Source records:
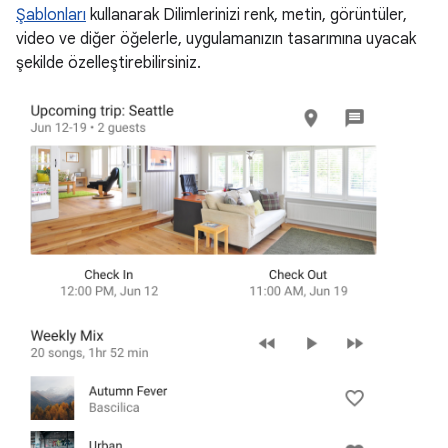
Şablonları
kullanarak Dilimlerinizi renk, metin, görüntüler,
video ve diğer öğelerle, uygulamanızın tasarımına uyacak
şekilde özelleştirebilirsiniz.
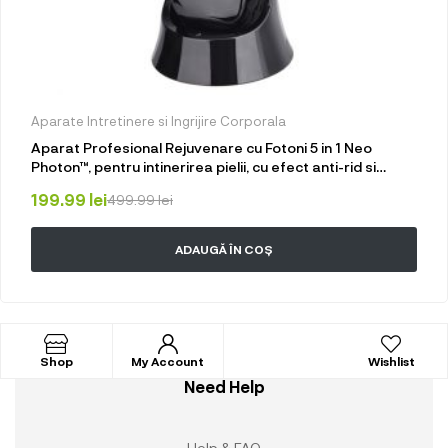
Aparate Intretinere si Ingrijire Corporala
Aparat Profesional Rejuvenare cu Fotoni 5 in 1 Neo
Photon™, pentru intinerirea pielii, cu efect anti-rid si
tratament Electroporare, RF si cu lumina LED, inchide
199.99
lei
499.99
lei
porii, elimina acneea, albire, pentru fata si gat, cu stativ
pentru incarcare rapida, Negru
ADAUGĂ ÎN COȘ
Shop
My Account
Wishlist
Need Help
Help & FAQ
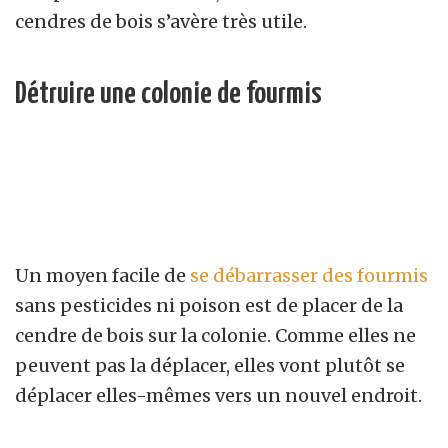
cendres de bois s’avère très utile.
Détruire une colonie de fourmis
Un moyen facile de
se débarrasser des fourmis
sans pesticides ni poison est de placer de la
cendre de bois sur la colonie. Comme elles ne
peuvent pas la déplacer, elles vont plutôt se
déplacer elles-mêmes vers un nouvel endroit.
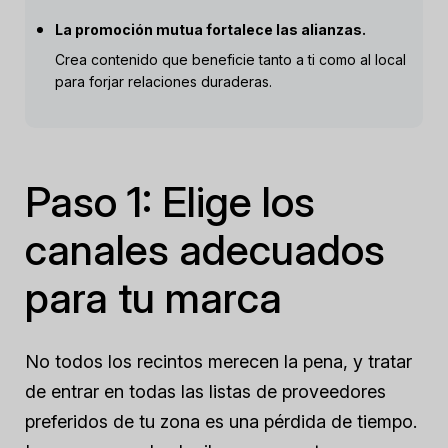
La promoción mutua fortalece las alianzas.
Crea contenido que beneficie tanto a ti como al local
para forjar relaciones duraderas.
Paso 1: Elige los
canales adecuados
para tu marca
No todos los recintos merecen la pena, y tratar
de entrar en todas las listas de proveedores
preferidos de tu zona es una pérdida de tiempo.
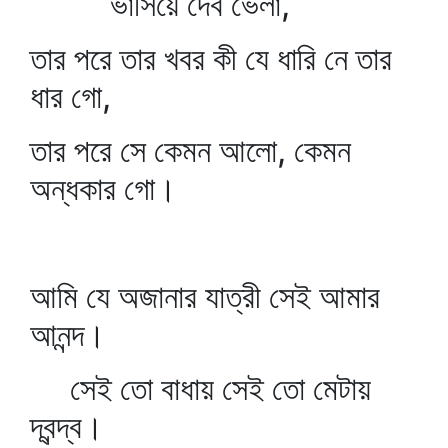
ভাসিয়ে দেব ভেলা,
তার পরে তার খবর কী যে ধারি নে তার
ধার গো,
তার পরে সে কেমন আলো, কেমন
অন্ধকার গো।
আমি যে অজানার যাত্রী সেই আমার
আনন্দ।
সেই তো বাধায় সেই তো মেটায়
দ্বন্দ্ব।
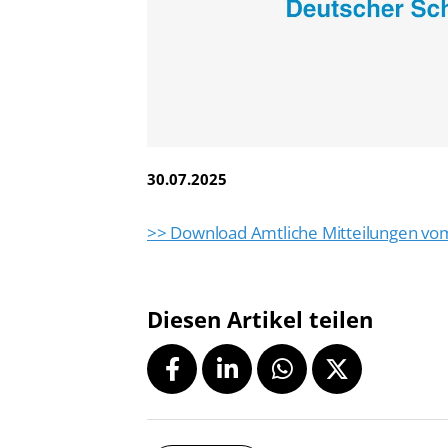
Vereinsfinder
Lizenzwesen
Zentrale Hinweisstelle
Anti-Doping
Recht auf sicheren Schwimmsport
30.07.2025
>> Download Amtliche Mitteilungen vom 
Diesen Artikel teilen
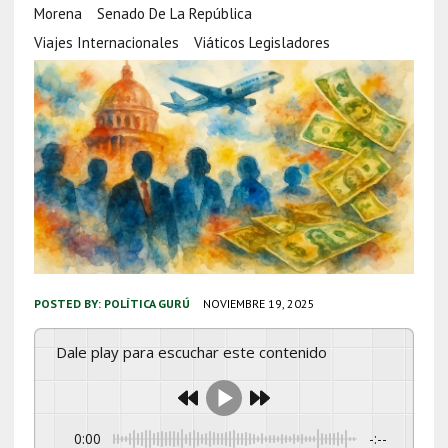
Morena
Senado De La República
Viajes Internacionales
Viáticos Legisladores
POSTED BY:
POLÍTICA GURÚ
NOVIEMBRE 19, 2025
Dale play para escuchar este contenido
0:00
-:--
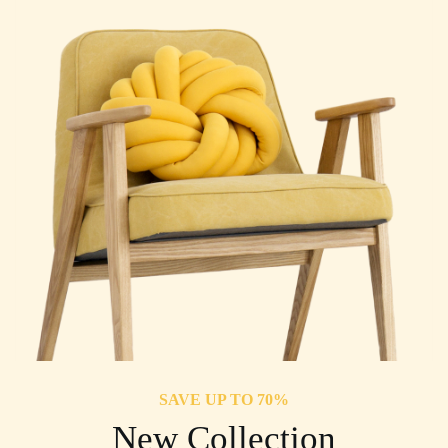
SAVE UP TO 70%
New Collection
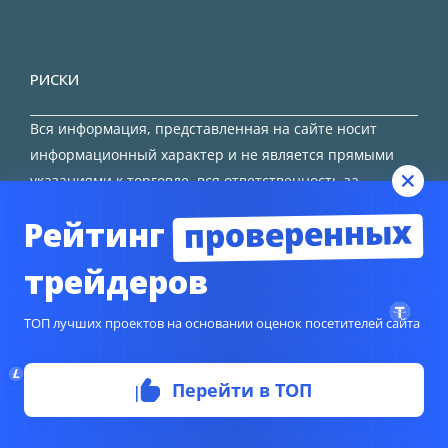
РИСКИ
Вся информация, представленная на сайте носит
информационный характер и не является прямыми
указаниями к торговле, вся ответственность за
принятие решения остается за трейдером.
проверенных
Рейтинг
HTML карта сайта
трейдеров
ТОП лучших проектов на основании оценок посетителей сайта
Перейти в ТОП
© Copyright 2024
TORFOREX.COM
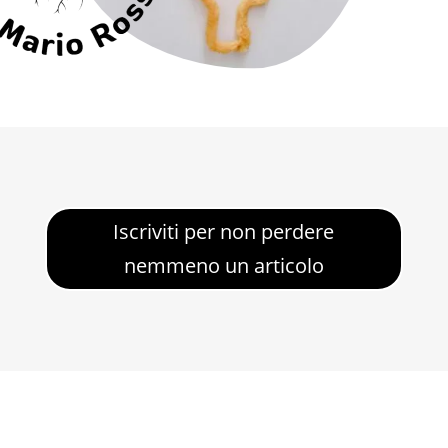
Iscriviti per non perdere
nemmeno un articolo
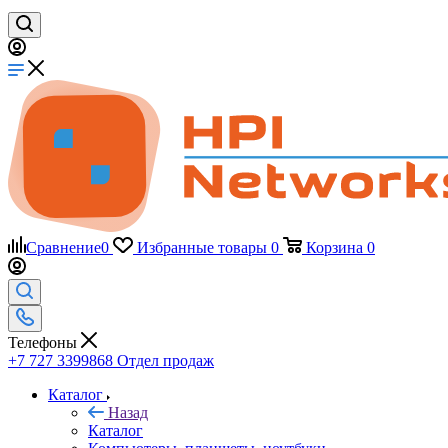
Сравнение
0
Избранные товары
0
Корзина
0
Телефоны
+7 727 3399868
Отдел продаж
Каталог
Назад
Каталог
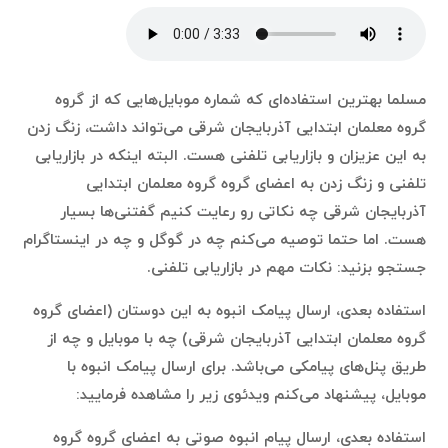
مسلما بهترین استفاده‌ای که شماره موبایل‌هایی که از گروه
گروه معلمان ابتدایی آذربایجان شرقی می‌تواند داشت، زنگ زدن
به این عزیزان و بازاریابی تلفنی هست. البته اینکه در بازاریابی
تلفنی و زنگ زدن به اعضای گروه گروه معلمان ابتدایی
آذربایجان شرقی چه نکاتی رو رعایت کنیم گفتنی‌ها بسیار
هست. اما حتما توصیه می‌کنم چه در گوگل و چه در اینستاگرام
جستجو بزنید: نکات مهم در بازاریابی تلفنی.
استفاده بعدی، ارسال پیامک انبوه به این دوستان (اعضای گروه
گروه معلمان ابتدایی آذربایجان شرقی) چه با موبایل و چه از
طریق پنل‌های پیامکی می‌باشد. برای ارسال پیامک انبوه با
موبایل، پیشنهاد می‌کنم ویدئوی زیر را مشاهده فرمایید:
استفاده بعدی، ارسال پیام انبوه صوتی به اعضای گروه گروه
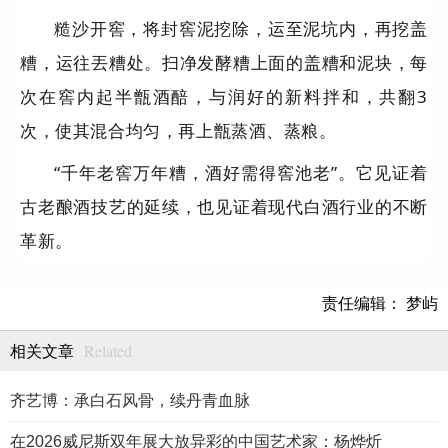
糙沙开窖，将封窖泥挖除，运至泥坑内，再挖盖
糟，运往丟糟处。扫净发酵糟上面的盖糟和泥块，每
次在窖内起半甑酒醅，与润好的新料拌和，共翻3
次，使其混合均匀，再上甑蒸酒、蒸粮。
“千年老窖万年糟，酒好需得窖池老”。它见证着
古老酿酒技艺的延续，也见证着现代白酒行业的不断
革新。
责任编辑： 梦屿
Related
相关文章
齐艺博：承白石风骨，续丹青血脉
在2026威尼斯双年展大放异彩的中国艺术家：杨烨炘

[Action item]:
Please give back an exact copy of the entries above from their first line through the line containing "Crea contenido que", leaving the pictures aside.

[Answer]:
Şablonları
kullanarak Dilimlerinizi renk, metin, görüntüler,
video ve diğer öğelerle, uygulamanızın tasarımına uyacak
şekilde özelleştirebilirsiniz.
Aparate Intretinere si Ingrijire Corporala
Aparat Profesional Rejuvenare cu Fotoni 5 in 1 Neo
Photon™, pentru intinerirea pielii, cu efect anti-rid si
tratament Electroporare, RF si cu lumina LED, inchide
199.99
lei
499.99
lei
porii, elimina acneea, albire, pentru fata si gat, cu stativ
pentru incarcare rapida, Negru
ADAUGĂ ÎN COȘ
Shop
My Account
Wishlist
Need Help
Help & FAQ
cendres de bois s’avère très utile.
Détruire une colonie de fourmis
Un moyen facile de
se débarrasser des fourmis
sans pesticides ni poison est de placer de la
cendre de bois sur la colonie. Comme elles ne
peuvent pas la déplacer, elles vont plutôt se
déplacer elles-mêmes vers un nouvel endroit.
La promoción mutua fortalece las alianzas.
Crea contenido que beneficie tanto a ti como al local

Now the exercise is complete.